In a large space, such as a home, a gas fireplace is not an efficient primary heating source. An energy-efficient furnace is usually a better choice. If you plan to use a gas fireplace as a secondary heat source, however, the EnerGuide label can help you find the most efficient model for your purpose. An efficient gas fireplace can lower a home's overall energy consumption and heating bills when located in a major living area where the heat can get to other parts of the house. The EnerGuide label for gas fireplaces is found in fireplace promotional materials, such as sales brochures, or on Web sites.
In a New Home
- Make sure the area around the fireplace is thoroughly cleaned before you turn on the fireplace for the first time. Drywall dust and other contaminants can harm the fan, motors and burners.
- Have your fireplace inspected before its initial use, and continue to have it serviced on a regular basis.
- Carefully read the manufacturer's instructions before operating the fireplace for the first time.
- Check the manufacturer's instructions before adding or modifying a mantle or surround.
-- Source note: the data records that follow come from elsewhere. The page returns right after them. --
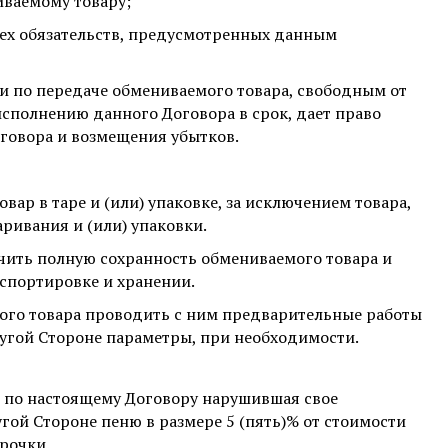
иваемому товару;
сех обязательств, предусмотренных данным
и по передаче обмениваемого товара, свободным от
 исполнению данного Договора в срок, дает право
говора и возмещения убытков.
ар в таре и (или) упаковке, за исключением товара,
аривания и (или) упаковки.
чить полную сохранность обмениваемого товара и
спортировке и хранении.
ого товара проводить с ним предварительные работы
угой Стороне параметры, при необходимости.
в по настоящему Договору нарушившая свое
гой Стороне пеню в размере 5 (пять)% от стоимости
рочки.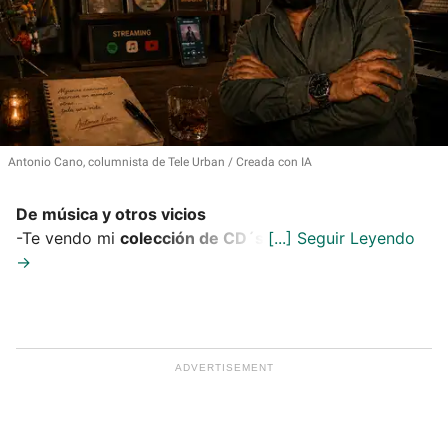
Antonio Cano, columnista de Tele Urban
Creada con IA
De música y otros vicios
-Te vendo mi
colección de CD´s
.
- If the pilot light goes out, wait at least five minutes before attempting to relight it.
- Wait for the unit to cool completely before wiping the glass with a damp cloth.
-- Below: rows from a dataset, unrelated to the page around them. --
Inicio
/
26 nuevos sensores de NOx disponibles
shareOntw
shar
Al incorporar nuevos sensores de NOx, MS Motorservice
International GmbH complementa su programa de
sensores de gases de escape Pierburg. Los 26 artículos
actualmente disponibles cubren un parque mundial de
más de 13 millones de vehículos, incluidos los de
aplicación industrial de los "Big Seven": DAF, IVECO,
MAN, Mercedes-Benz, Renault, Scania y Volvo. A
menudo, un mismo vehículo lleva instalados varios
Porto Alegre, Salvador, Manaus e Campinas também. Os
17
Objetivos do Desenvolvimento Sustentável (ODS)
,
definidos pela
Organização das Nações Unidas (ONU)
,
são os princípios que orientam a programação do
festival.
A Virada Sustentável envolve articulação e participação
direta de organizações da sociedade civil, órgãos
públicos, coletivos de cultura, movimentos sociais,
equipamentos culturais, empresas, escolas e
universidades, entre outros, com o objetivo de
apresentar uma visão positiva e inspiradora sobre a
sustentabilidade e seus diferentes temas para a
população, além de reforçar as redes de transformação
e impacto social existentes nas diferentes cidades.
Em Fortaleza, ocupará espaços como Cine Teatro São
- Install a carbon monoxide detector near your fireplace (unless you have a sealed direct-vent unit).
- Be alert for unusual odours or flames – signs that your fireplace is not working properly. If you smell gas, contact your gas company immediately. If servicing is needed, call your dealer or a qualified technician.
- Keep fans and air-circulating passageways clean and clear.
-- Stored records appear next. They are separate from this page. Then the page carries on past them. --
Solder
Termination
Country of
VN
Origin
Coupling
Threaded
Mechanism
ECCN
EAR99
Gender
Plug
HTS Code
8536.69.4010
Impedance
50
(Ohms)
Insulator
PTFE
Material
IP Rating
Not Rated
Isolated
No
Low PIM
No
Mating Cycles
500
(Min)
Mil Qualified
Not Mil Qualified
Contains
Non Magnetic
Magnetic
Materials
- Keep children and combustibles away from hot surfaces during operation.
- For direct-vent units, keep external wall vents clear of debris and snow at all times.
Carbon Monoxide Detectors
Because modern houses are more airtight and have more powerful air-exhausting systems, there is a greater chance that combustion products – sometimes containing deadly carbon monoxide gas – will build up to dangerous levels. A certified carbon monoxide detector located close to fuel-fired appliances (such as furnaces, fireplaces, space heaters, wood stoves and gas or propane refrigerators) will signal a potentially dangerous situation that must be corrected immediately.
Symptoms of low-level carbon monoxide poisoning are similar to those of the flu – headaches, lethargy and nausea. If your carbon monoxide detector goes off, leave your home immediately, call your gas distribution company and seek medical attention.
If you operate a conventional wood-burning fireplace (which can often leak carbon monoxide), install a carbon monoxide detector near the fireplace.
- If your fireplace has a pilot light, shut it during the summer and whenever you are not using the fireplace frequently.
- When the fireplace is operating, turn down your home's main thermostat when possible.
- If the fireplace is controlled by a thermostat, keep it at the lowest setting possible for an acceptable comfort level. Turn it right down when the fireplace is not in use.
- Keep the viewing glass clean to maximize radiant heat transfer.